Generally, goods can be taxed for several reasons: taxes are levied on goods for fiscal reasons to finance governmental activities, such as defense, infrastructure, and social redistribution. This is not without problems because taxes on goods other than lump-sum taxes distort behavior away from goods (and activities) that are taxed toward goods (and activities) that are not taxed. As a result of the tax, individuals reduce their economic activities, which causes an economic loss over the revenue collected on a societal level. This loss of welfare is known as the excess burden or deadweight loss of taxation.

Initiated by the seminal work of Frank P. Ramsey (1927) and carried on by Peter A. Diamond and James A. Mirrlees (1971), the optimal taxation literature identifies tax systems that minimize the distortion of behavior and with this the excess burden of taxation, subject to a certain amount of governmental revenue. The main question in this stream of literature is, How can a certain budget be raised through commodity taxes with minimal distortions and therefore with a minimum excess burden?

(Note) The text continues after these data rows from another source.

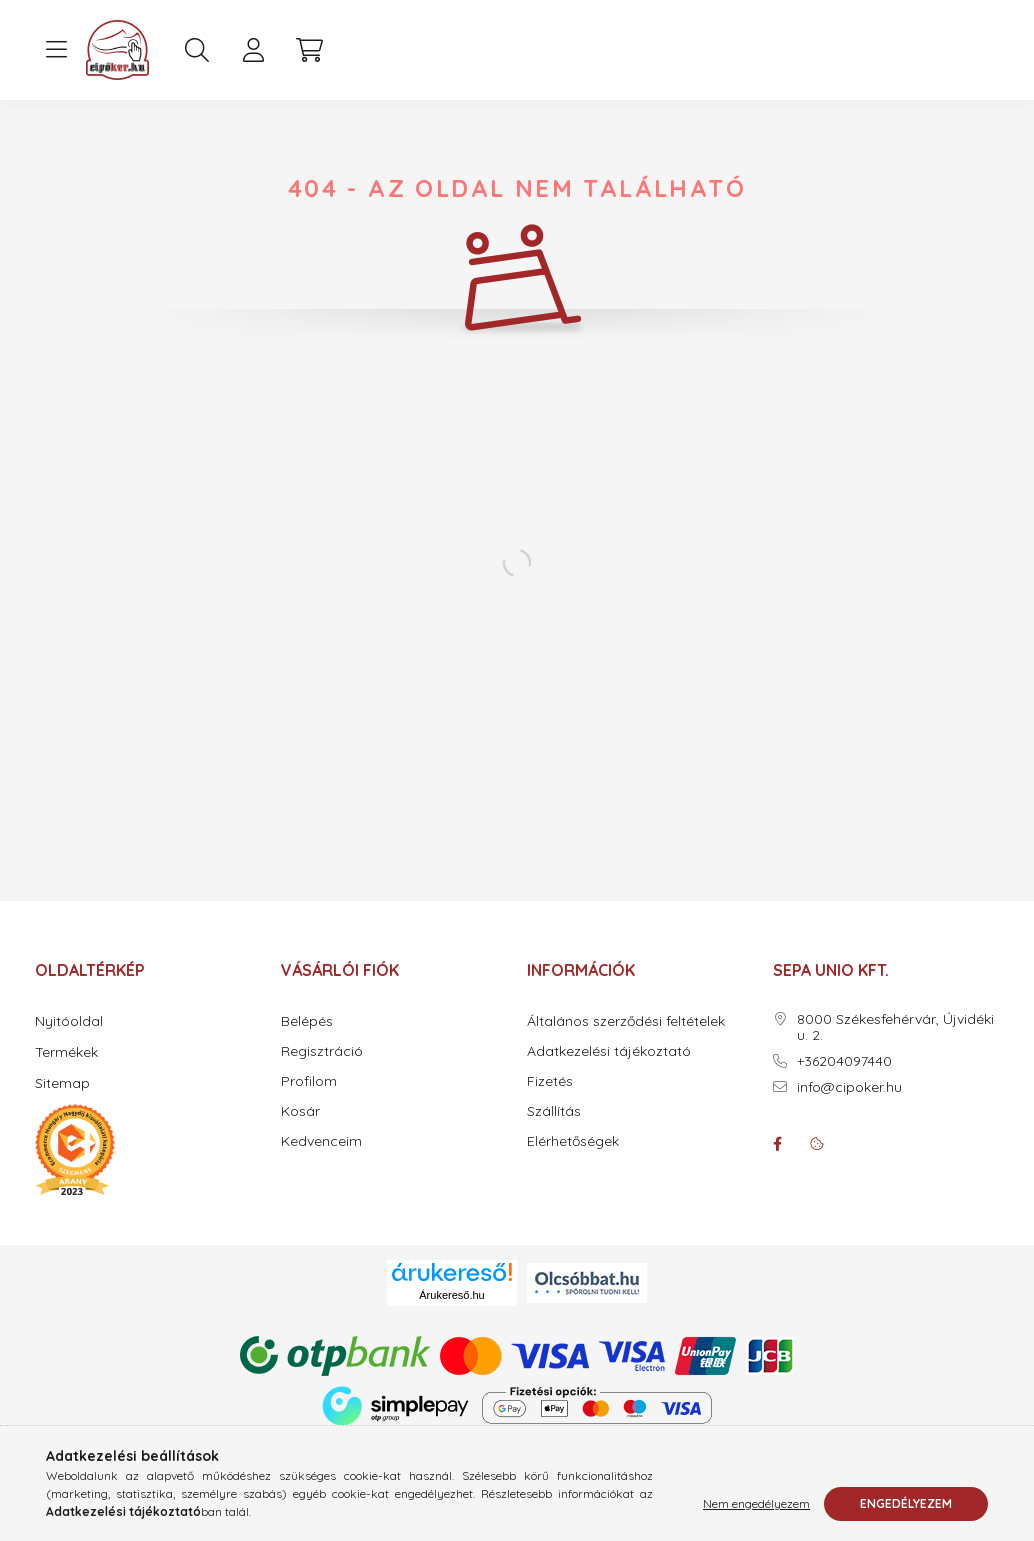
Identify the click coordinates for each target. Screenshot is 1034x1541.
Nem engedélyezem (756, 1503)
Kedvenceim (321, 1141)
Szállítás (554, 1111)
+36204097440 (844, 1061)
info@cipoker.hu (849, 1087)
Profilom (309, 1081)
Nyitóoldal (69, 1021)
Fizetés (550, 1081)
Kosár (300, 1111)
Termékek (66, 1052)
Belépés (307, 1021)
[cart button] (309, 50)
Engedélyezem (906, 1503)
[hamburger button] (56, 50)
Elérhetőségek (573, 1141)
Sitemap (62, 1083)
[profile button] (253, 50)
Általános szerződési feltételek (626, 1021)
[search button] (197, 50)
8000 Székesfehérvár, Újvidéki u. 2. (895, 1028)
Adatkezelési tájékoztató (609, 1051)
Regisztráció (322, 1051)
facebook (777, 1144)
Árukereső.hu (451, 1295)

Corrective taxes have a totally other intention. The work of Arthur C. Pigou (1920) analyzes the use of taxes to correct for externalities associated with imperfect private markets. With corrective taxes, the state tries to internalize the negative external effects of a certain kind of destructive or harmful behavior. Examples are pollution of the environment or behavior that negatively affects health, such as the use of cigarettes or alcohol. Here the question to be answered is, How can a certain kind of behavior be changed by taxes to maximize welfare?

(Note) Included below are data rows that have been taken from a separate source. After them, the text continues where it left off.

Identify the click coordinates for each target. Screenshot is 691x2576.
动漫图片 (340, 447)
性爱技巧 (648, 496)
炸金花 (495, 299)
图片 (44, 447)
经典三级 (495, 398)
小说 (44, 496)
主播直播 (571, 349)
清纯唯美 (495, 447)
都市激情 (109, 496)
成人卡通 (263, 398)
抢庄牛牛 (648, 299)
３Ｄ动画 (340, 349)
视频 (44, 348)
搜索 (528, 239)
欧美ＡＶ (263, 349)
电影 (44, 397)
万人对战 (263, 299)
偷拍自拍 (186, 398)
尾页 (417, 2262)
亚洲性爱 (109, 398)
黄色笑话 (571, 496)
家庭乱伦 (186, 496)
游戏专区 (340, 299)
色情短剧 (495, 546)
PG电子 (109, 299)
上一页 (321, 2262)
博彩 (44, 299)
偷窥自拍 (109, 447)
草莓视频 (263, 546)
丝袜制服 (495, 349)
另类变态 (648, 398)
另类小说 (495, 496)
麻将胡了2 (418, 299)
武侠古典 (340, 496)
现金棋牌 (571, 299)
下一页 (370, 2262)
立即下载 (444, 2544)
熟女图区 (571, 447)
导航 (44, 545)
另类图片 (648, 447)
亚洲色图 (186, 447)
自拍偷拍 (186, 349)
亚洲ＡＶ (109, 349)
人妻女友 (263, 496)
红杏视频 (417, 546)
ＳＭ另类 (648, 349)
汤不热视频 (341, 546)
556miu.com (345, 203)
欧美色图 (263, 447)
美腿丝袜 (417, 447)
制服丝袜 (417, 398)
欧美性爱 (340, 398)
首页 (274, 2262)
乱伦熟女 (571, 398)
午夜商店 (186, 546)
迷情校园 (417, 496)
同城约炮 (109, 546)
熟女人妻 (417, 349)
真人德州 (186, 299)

Also, the taxation of status goods and luxuries has a long tradition in economic theory and thinking and often implies strong normative statements. From a mercantilist perspective, ostentatious consumption of luxuries diminishes capital accumulation, reduces economic growth, and is to be seen as immoral and condemnable. Therefore, conspicuous consumption was often tried to inhibit by sumptuary laws but with little success.

Bernard de Mandeville offers a contrary view, however, in his poem “The Grumbling Hive: or, Knaves Turn'd Honest” published first in 1705 and again in 1714 in his seminal work The Fable of the Bees: or, Private Vices, Publick Benefits. He states that any selfish economic activity and thus also the conspicuous consumption of luxuries generates economic growth and increases welfare. In other words, from Mandeville's perspective, status seeking is a socially desirable motive.

With the actual development of trade and economic prosperity, the mercantilist thesis that high levels of consumption were incompatible with sustainable economic growth was disproved.